Salimeh Motamedi and Her Expressive Abstraction
In Salimeh Motamedi’s Untitled series, every brushstroke feels like a wound on the canvas, alluding to contemporary history. The clash of light and dark layers creates a visual rhythm that speaks at once of violence and release. Out of this tension emerge shadowy figures—echoes of social pressures, resistance, and hope.
ArtDayMe : Salimeh Motamedi (b. 1962, Isfahan) works at the intersection of spirituality, mysticism, and contemporary social concerns. When presented by MartX and the Bat Art Group at Frankfurt Art Fair 2024, by Galleria Bianchi in Milan 2025 (Rachel Bianchi Archive), and at Galerie ITHAQUE in Paris 2025, her paintings met with enthusiastic responses from critics, theorists, and collectors alike.
Here we examine a large acrylic abstraction from her Untitled series, created in 2023.
The composition is intensely expressionistic. By leaving the upper part of the canvas almost empty, Motamedi directs the viewer’s gaze toward the tense lower field. The structure is asymmetrical and unrestrained: lines and patches of color gather densely in the center and right, while the left side remains comparatively sparse.
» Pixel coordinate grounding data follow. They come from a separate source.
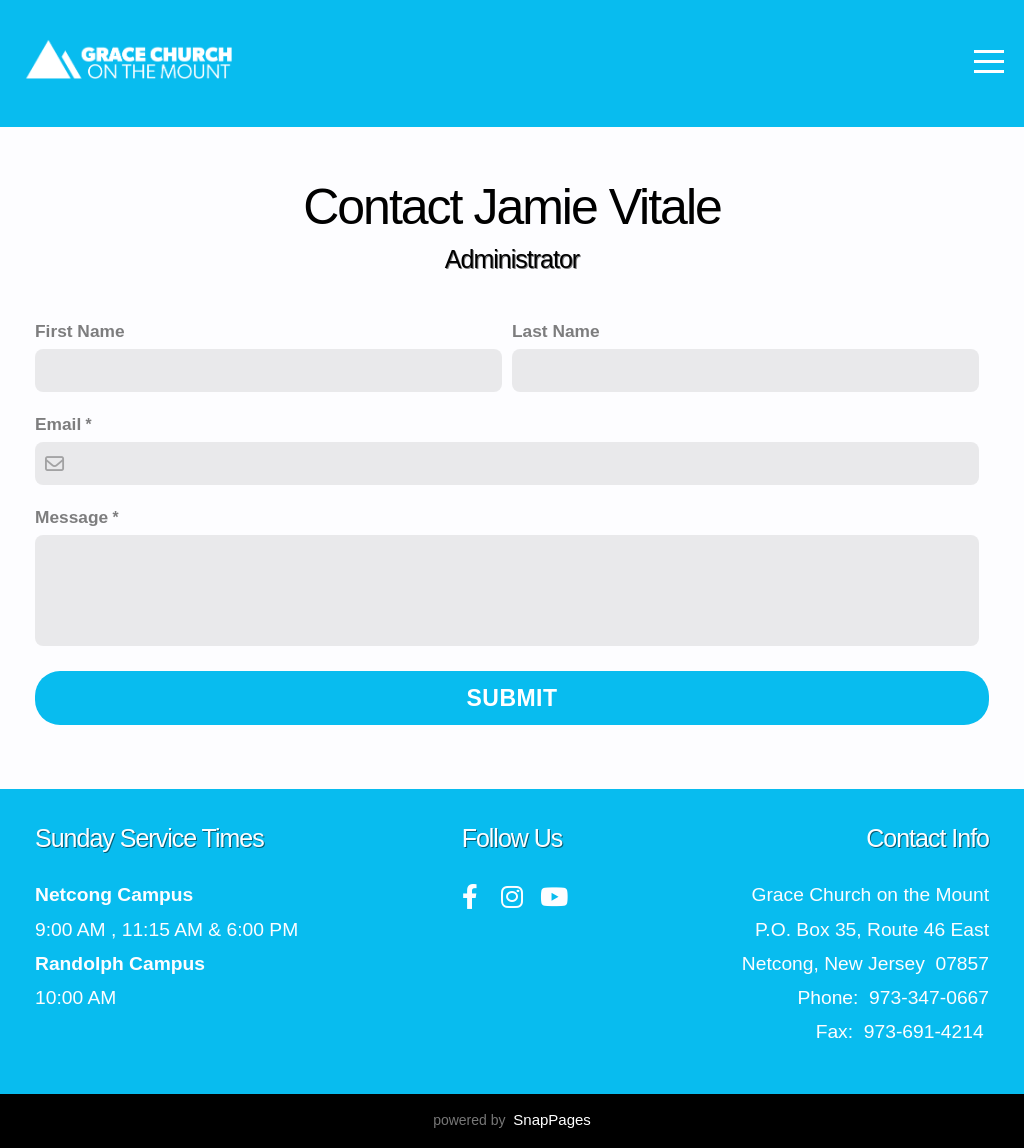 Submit (512, 698)
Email (58, 424)
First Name (80, 331)
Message (71, 517)
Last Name (556, 331)
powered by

No clear boundary separates background from foreground, giving the picture a suspended, intertwined quality that conveys life, turmoil, and endurance.
The eye travels through bursts of green and red, finally resting on a central white-gray “window,” which the artist calls a symbol of hope.
Dominant hues—green, red, white, and gray—are accented by veils of yellow and brown. Green carries layered meanings: sprouting, growth, vitality. Red evokes both blood and defiant energy, while white and gray create breathing space and the possibility of renewal. The collision of light and dark strata sets up a rhythm that simultaneously suggests violence and liberation.
Motamedi’s use of acrylic, applied in free strokes and scratched surfaces, produces a strong physical presence: protest emerges not only in content but in execution. Staining, erasing, and repainting evoke the strata of time and experience; each trace of brush or knife reads as a scar upon the canvas, pointing back to lived history.
Faint figures hover at the work’s left and right edges, their contours merging with the ground, as if appearing or dissolving. This ambiguity aligns with the painting’s themes of social constraint, resilience, and hope.
Though lacking classical perspective, the piece gains striking emotional depth through layered color and contrasting planes. Mist-like gray passages open a distance between viewer and subject, drawing the gaze inward.
According to the artist, the series is a response to pain and social restrictions—and, at the same time, an affirmation of a better future. Greens, whites, and reds, set against defiant grays, intensify the painting’s social thrust while also carrying a message of light and recovery.
Overall, the work fuses anger, steadfastness, and hope. Vivid greens and reds radiate energy and protest, whereas the white and unpainted spaces promise calm and clarity ahead. The canvas extends Motamedi’s long exploration of the meeting point between abstract form and social engagement, blending critique with painterly lyricism. Through symbolic color, open structure, and vigorous gesture, it becomes both protest and promise—a record of collective wounds and an emblem of release, showing how a contemporary movement can be rendered in a personal, poetic language.
Salimeh Motamedi on the Untitled Series
“The Untitled series, focusing on the women’s movement, is among my most recent and contemporary bodies of work. The layers of gray over red, white, and green—the shared palette of all these paintings—echo social pain and constraint. With these colors and gestures I protest, while also wishing for improvement. The white ‘window,’ a shaft of light, is always there: a hope for tomorrow.”
The Market for Salimeh Motamedi’s Work
Over the past decade, Motamedi’s prices have climbed noticeably, reflected in strong sales from Frankfurt Art Fair to recent shows in Paris and Milan. Medium-scale works were listed at USD 4,000 at Frankfurt 2024, the same at Galleria Bianchi, Milan 2025, and USD 5,000 at Galerie ITHAQUE, Paris 2025.
Her first solo show, From Afar a Voice Calls Me, took place in 2005 at Banafshé Gallery, followed by a 2007 exhibition at Tehran’s historic Golestan Gallery. Motamedi’s works have since appeared in major international events—from China Expo 2006 and “World Peace,” Tehran 2007, to Farrell Gallery, Paris 2017; Artem Gallery, Los Angeles 2024; as well as prominent Tehran museums and galleries.